Theoretical and numerical insight is gained into the ε–I relations between the Kohn–Sham orbital energies εi and relaxed vertical ionization potentials (VIPs) Ij, which provide an analog of Koopmans’ theorem for density functional theory. The Kohn–Sham orbital energy εi has as leading term −niIi−∑j∈Ωs(i)njIj, where Ii is the primary VIP for ionization (φi)−1 with spectroscopic factor (proportional to the intensity in the photoelectron spectrum) ni close to 1, and the set Ωs(i) contains the VIPs Ij that are satellites to the (φi)−1 ionization, with small but non-negligible nj. In addition to this “average spectroscopic structure” of the εi there is an electron-shell step structure in εi from the contribution of the response potential vresp. Accurate KS calculations for prototype second- and third-row closed-shell molecules yield valence orbital energies −εi, which correspond closely to the experimental VIPs, with an average deviation of 0.08 eV. The theoretical relations are numerically investigated in calculations of the components of the ε–I relations for the H2 molecule, and for the molecules CO, HF, H2O, HCN. The derivation of the ε–I relations employs the Dyson orbitals (the ni are their norms).
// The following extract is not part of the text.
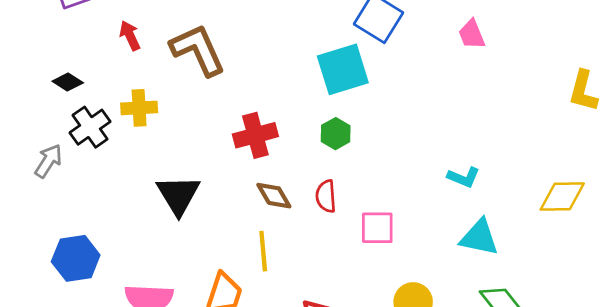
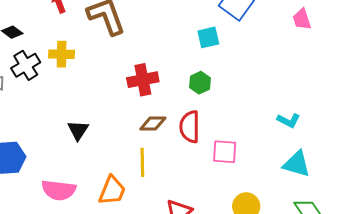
cyan square: (343, 69) -> (208, 37), size x0.6
black triangle: (178, 195) -> (78, 130), moved, size x0.7
brown diamond: (274, 196) -> (153, 124), turned -64
red semicircle: (326, 196) -> (190, 127), size x1.4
A connection is made between the KS and Dyson orbital theories, allowing the spin-unrestricted KS xc potential to be expressed with a statistical average of individual xc potentials for the Dyson spin–orbitals as leading term. Additional terms are the correction vc,kin,σ due to the correlation kinetic effect, and the “response” vresp,σ, related to the correction to the energy of (N−1) electrons due to the correlation with the reference electron.